• WHAT YOU HAVE TO DO: Go to the line below containing "介護予防サービス計画作成・介護予防ケアマネジ" and print exactly from there through the line containing "がホームぺージ上にありません：直接お問合せく", both included. Print nothing else.

• RECORDS SHOWN:
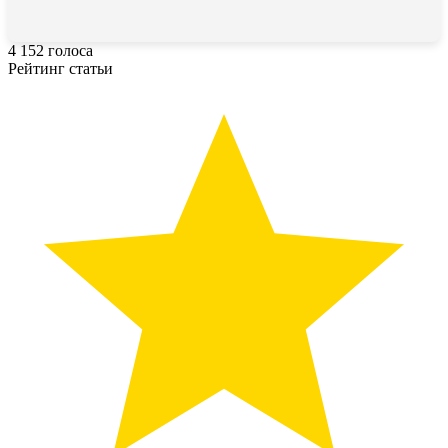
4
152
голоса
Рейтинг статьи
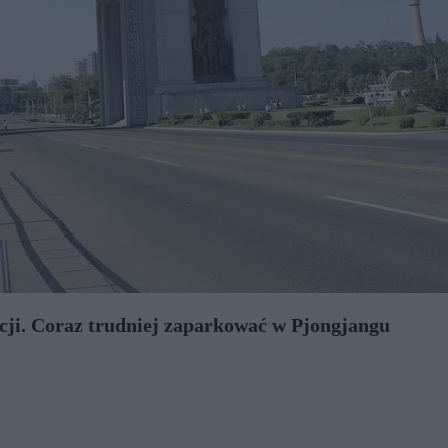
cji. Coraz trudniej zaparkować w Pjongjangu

...

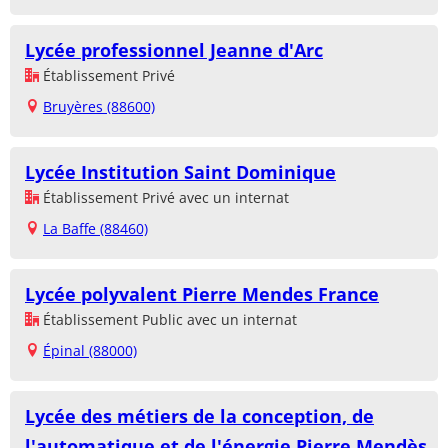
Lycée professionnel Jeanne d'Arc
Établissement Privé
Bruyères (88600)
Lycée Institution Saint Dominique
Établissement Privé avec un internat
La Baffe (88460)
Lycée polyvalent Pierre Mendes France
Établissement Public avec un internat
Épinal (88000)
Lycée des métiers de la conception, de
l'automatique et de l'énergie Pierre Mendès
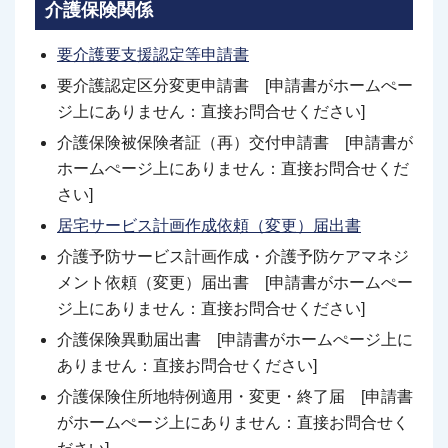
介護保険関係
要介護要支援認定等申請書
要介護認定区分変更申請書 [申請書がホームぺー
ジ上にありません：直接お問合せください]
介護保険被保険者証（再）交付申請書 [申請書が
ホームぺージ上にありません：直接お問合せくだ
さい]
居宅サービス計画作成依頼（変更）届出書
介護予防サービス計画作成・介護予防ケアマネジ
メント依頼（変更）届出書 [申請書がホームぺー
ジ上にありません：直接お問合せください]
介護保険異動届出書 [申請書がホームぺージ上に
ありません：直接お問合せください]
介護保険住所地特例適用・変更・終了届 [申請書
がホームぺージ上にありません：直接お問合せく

• RESPONSE BELOW:
介護予防サービス計画作成・介護予防ケアマネジ
メント依頼（変更）届出書 [申請書がホームぺー
ジ上にありません：直接お問合せください]
介護保険異動届出書 [申請書がホームぺージ上に
ありません：直接お問合せください]
介護保険住所地特例適用・変更・終了届 [申請書
がホームぺージ上にありません：直接お問合せく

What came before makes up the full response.